Ankara Kocatepe Cami

64 x 67 metre (4288 metre kare) ölçüsündeki asıl cami (harem) kısmı: 48.5 metre yüksekliğinde, 25.5 metre çapında, bir ana kubbe ile örtülüdür. Ana kubbe çevresinde, dört yarım kubbe yer alır. Bu yarım kubbeler: 12 kubbe ile genişletilmiştir. Kubbeler, geleneksel tarzda, kurşunla kaplanmıştır.

Asıl cami kısmına, kündekari (ahşap geçmeli) tarzda yapılmış bir ana ve dört yan kapıdan girilir. Caminin kuzey kısmında: ana giriş kapısı önünde yer alan ve 2400 metre kare alanı kaplayan, revaklı avluyu, bir mermer, bir şadırvan süslemektedir. Revaklar: 14 metre yüksekliğinde, 26 kubbe ile örtülüdür.

Ankara Kocatepe Cami

Revaklı avluyu çevreleyen kubbelerle, caminin yan giriş kapıları kubbelerinin alemleri mermerden, ana ve yan kubbelerle minarelerin alemleri, altın varak ile kaplı bakırdan imal edilmiştir.

Asıl cami bölümü olan, ana mekanı “V” şeklinde mahfiller sarar. Bu mahfiller, iki kat olarak uygulanmıştır. Böylece hem harem kısmına özel bir görünüm hem yeni mekan kazandırılmıştır.

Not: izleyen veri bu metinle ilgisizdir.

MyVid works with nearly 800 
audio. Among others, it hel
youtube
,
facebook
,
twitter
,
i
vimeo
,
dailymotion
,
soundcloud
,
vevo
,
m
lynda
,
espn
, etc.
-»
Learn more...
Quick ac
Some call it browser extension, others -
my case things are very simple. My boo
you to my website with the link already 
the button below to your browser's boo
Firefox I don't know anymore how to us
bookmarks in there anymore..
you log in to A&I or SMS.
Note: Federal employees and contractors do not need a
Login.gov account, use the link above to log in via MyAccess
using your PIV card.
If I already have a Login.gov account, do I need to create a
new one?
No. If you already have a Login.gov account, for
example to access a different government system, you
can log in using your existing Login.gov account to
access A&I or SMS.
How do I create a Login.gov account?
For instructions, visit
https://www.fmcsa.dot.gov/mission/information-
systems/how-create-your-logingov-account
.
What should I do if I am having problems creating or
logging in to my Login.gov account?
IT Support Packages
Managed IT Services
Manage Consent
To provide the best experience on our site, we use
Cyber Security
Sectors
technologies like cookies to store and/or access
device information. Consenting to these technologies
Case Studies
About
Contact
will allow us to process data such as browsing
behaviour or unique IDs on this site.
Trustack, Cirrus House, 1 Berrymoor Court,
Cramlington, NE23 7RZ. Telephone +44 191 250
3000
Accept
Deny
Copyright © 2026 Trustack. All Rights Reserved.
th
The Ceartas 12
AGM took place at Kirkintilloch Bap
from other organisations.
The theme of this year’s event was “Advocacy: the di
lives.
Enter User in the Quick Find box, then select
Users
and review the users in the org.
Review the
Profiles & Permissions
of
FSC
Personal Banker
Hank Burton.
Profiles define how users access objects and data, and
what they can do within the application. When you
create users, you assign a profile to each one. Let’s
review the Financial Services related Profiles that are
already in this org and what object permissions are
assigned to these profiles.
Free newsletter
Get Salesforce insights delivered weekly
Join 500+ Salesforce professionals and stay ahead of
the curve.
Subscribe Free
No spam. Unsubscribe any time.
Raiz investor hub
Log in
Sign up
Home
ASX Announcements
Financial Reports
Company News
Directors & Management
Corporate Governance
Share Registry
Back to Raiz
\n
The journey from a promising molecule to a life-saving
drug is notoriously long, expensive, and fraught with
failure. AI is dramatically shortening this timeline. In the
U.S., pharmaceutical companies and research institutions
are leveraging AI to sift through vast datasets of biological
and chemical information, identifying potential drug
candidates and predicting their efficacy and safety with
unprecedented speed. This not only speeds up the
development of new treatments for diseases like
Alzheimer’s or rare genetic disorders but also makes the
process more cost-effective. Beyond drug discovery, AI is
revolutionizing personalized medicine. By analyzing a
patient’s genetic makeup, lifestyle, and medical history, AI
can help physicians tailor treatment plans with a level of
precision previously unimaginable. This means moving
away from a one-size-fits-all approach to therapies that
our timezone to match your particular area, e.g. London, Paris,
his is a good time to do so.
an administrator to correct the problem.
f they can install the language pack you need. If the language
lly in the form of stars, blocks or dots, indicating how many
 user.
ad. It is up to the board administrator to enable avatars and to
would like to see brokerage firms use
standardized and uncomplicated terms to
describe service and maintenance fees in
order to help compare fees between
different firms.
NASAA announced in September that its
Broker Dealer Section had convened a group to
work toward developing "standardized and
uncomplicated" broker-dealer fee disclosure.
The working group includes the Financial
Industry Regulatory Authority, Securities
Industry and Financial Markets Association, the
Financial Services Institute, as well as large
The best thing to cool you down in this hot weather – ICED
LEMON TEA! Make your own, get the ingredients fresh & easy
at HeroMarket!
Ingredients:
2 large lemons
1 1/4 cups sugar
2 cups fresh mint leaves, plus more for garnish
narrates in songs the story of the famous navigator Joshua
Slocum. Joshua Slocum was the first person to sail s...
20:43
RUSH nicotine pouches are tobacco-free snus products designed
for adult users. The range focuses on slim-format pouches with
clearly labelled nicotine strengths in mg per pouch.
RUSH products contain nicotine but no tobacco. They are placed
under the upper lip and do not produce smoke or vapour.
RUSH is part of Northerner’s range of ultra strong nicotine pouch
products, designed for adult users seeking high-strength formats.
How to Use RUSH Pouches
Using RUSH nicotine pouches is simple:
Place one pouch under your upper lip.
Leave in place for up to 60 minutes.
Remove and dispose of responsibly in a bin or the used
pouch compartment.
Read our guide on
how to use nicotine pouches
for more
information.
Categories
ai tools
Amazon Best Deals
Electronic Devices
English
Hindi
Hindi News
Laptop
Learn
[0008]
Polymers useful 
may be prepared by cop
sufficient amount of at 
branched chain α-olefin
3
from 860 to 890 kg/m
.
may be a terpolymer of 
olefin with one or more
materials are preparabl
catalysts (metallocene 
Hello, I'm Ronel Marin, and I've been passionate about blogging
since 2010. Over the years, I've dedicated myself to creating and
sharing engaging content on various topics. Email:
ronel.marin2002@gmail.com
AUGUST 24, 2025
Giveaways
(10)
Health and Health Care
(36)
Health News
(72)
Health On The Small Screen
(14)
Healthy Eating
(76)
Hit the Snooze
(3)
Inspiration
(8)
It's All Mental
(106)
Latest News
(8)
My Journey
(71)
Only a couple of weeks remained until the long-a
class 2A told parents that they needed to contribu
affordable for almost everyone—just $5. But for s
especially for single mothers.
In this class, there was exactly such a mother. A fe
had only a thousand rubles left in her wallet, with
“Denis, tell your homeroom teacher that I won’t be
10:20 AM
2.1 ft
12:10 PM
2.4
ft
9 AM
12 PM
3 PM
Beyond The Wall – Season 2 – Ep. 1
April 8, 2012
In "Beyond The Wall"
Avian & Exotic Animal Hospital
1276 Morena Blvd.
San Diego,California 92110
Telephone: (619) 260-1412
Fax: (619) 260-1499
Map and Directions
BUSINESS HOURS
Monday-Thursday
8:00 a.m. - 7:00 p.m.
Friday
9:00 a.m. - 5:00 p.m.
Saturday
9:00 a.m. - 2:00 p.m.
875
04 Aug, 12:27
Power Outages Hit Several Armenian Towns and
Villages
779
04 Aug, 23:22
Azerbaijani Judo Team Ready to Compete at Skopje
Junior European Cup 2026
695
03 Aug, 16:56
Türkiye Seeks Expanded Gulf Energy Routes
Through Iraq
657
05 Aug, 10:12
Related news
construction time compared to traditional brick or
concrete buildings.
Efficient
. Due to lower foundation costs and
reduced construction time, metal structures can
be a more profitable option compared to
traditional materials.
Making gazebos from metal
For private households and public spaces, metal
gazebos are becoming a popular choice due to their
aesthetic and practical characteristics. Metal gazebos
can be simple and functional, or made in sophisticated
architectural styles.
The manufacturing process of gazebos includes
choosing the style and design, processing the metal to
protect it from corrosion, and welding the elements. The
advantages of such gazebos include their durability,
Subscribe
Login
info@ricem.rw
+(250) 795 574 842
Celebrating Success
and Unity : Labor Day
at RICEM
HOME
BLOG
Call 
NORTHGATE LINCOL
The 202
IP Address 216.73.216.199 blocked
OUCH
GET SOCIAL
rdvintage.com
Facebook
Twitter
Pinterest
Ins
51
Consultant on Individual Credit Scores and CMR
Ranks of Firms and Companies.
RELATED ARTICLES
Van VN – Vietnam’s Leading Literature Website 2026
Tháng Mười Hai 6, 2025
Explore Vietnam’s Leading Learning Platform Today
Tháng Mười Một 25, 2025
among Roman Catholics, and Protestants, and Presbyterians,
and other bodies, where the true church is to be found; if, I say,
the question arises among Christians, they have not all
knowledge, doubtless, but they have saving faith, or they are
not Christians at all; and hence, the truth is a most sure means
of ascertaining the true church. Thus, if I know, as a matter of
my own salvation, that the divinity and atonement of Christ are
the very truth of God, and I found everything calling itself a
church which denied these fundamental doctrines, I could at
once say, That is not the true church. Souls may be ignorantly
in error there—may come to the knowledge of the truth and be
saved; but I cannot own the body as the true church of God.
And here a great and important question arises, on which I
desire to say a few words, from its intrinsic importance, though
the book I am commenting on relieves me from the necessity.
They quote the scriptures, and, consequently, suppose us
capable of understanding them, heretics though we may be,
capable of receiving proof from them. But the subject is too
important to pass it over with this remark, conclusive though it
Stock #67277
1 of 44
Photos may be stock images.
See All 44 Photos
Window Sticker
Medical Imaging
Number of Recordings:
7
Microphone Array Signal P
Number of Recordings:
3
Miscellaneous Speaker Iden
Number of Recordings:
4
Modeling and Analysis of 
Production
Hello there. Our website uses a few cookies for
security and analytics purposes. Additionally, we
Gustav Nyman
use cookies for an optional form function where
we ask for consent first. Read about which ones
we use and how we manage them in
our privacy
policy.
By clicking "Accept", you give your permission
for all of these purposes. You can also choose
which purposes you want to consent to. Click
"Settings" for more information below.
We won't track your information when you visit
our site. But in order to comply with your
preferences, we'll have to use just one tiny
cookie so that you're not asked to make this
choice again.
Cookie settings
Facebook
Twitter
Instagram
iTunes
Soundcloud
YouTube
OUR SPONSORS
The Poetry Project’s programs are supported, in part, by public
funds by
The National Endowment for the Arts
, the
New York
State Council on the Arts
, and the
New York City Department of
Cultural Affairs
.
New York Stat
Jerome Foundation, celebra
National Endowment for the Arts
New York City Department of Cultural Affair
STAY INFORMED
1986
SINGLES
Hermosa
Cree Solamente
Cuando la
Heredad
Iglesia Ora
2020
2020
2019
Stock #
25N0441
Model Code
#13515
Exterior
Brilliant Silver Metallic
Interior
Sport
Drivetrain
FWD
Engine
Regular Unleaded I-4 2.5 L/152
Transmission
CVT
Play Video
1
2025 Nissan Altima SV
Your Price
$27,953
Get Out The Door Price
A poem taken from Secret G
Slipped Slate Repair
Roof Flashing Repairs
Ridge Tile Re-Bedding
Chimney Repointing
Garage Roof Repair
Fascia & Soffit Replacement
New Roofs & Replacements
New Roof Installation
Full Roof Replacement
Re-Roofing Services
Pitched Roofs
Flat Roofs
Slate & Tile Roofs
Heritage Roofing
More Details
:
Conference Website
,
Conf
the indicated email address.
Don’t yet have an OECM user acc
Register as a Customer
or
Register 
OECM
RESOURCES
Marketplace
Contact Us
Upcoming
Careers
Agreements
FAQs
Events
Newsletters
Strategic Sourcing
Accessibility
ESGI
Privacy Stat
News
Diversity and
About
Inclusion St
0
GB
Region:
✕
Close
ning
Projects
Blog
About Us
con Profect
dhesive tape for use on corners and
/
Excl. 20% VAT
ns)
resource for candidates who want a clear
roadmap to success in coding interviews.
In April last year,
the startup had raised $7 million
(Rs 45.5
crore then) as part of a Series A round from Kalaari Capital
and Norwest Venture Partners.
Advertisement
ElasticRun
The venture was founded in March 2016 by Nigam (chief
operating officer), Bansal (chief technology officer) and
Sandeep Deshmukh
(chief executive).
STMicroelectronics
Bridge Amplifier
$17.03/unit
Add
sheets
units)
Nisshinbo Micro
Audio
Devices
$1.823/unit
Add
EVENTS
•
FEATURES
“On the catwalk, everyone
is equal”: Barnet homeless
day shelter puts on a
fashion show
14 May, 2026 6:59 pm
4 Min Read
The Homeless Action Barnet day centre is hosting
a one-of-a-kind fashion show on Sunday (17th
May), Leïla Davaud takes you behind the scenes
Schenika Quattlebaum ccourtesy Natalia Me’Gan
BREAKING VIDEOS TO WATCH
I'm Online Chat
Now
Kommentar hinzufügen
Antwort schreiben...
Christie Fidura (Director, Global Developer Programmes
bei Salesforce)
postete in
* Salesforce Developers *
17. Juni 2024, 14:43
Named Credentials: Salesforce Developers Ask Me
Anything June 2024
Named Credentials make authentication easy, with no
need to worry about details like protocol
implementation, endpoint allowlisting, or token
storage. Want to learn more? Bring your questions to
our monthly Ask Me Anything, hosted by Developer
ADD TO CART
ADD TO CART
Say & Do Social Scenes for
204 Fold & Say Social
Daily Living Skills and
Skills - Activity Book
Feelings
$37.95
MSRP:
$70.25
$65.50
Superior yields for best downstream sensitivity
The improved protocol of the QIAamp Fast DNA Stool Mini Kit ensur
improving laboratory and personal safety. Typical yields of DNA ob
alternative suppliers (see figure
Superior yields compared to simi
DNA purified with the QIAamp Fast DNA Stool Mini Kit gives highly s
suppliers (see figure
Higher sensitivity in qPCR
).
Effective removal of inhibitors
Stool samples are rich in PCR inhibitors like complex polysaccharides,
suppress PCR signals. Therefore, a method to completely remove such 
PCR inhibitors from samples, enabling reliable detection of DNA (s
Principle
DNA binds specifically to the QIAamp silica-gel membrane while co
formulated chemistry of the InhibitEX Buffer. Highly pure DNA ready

Mahfillere: ana mekana bakan yüzleri mermerle kaplı altı merdivenle çıkılır. Merdivenlerden çıkılırken, sahınlıklar hizasına, ana mekana hazır balkoncuklar yapılmıştır. Bu suretle, merdiven çıkışlarına ferahlık getirilmiştir.

On metre yüksekliğindeki mihrap, beyaz mermerden yapılmıştır. 8.70 metre yüksekliğindeki minber, özel süslemelerle işlenmiş mermerden yapılmıştır.

İç tezyinatta, klasik Osmanlı mimarisi örnek alınmıştır. Malzeme olarak: çini, mermer, sarı maden, altın varak ve özel boyalar kullanılmıştır. Ana kubbe ve aslan göğsü yazıları: pirinçten dekope suretiyle yazılmış ve altınla kaplanmıştır. Kuşak yazıları ise, mermer kaplama olup, keza altın kaplamadır.

Caminin iç süslemeleri arasında, ayrı bir yeri olan vitraylar, özel camdan imal edilmiş olup, klasik Osmanlı tarzı ile, modern tarz arasında, bir geçiş teşkil eder.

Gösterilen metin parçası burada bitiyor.